LangChain
In this end-to-end example, LangChain is used to query a Rubrik Annapurna retriever and pass the relevant documents to Azure OpenAI to provide a relevant response.
Setup Instructions
Create a Python environment
Install required Python packages
Set environment variables
export AZURE_OPENAI_API_KEY="your-azure-openai-api-key"
export AZURE_OPENAI_ENDPOINT="https://your-instance.openai.azure.com"
export AZURE_DEPLOYMENT_NAME="your-gpt-4o-deployment"
export AZURE_OPENAI_MODEL="gpt-4o"
export RSC_FQDN="your-instance.my.rubrik.com"
export RSC_TOKEN="your-rubrik-api-token"
Rubrik Retriever Class
Save the below code in a file called rubrik_retriever.py
. This is the Rubrik LangChain BaseRetriever
which will fetch documents from the retriever through the Rubrik API.
rubrik_retriever.py
import os
import requests
import json
from typing import List
from langchain.schema import Document
from langchain.schema.retriever import BaseRetriever
class RubrikRetriever(BaseRetriever):
"""Custom LangChain retriever for querying the Rubrik vector database via REST API."""
retriever_id: str # This is the retriever or "Chatbot" ID from Rubrik.
rsc_fqdn: str = os.getenv("RSC_FQDN") # This is your RSC instance e.g. example.my.rubrik.com
rsc_token: str = os.getenv("RSC_TOKEN") # RSC API Token
def _get_relevant_documents(self, query: str) -> List[Document]:
"""Sends a query to the API and retrieves relevant chunks."""
headers = {
"Content-Type": "application/json",
"Authorization": f"Bearer {self.rsc_token}"
}
api_url = f"https://{self.rsc_fqdn}/api/annapurna/{self.retriever_id}/retrieve"

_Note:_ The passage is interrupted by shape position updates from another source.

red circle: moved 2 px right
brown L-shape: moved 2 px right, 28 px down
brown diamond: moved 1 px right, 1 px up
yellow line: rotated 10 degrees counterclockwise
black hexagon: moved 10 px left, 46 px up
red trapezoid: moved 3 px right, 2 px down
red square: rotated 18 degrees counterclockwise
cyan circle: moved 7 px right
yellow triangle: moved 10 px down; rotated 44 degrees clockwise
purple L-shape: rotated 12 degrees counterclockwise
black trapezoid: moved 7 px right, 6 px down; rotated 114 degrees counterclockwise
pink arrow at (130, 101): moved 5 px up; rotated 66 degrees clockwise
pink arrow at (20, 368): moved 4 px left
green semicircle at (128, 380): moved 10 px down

payload = {"query": query}
response = requests.post(api_url, headers=headers, json=payload)
if response.status_code != 200:
raise Exception(f"Error from API: {response.status_code} - {response.text}")

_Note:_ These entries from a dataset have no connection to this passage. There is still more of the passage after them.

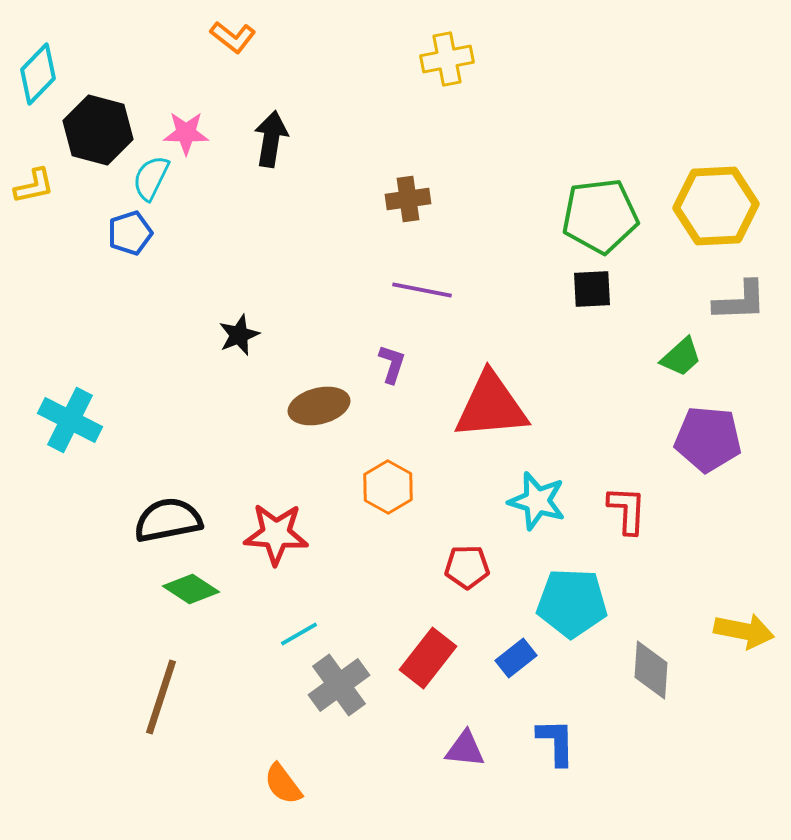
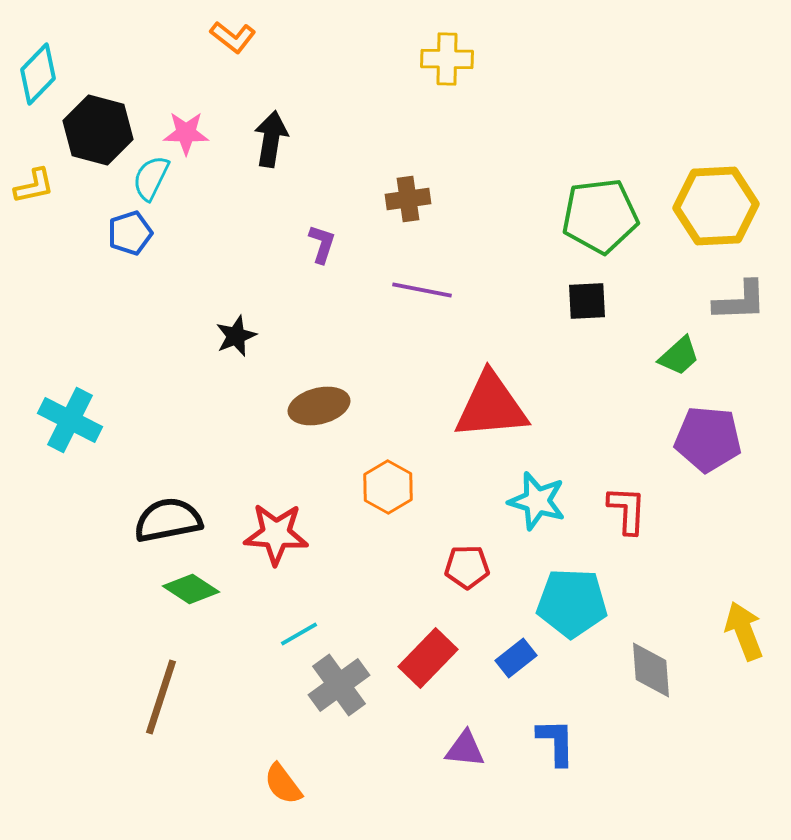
yellow cross: rotated 12 degrees clockwise
black square: moved 5 px left, 12 px down
black star: moved 3 px left, 1 px down
green trapezoid: moved 2 px left, 1 px up
purple L-shape: moved 70 px left, 120 px up
yellow arrow: rotated 122 degrees counterclockwise
red rectangle: rotated 6 degrees clockwise
gray diamond: rotated 8 degrees counterclockwise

results = response.json().get("results", [])
return [
Document(page_content=result["content"], metadata={"source_url": result["sourceUrl"]})
for result in results
]
Langchain with Rubrik and Azure OpenAI
Save the below code in a file called annapurna_query.py
. This performs the chain to query the Rubrik retriever, pass the results to Azure OpenAI, and print the response.
annapurna_query.py
import argparse
import os
from rubrik_retriever import RubrikRetriever # Import the retriever class
from langchain.chains import RetrievalQA
from langchain.prompts import PromptTemplate
from langchain_openai import AzureChatOpenAI
# Set up argument parsing
parser = argparse.ArgumentParser(description="Run a query using RubrikRetriever and Azure OpenAI GPT-4o.")
parser.add_argument("retriever_id", type=str, help="The retriever ID for RubrikRetriever.")
parser.add_argument("query", type=str, help="The query to be processed by the retriever and LLM.")
args = parser.parse_args()
# Initialize the retriever with the retriever ID
retriever = RubrikRetriever(retriever_id=args.retriever_id)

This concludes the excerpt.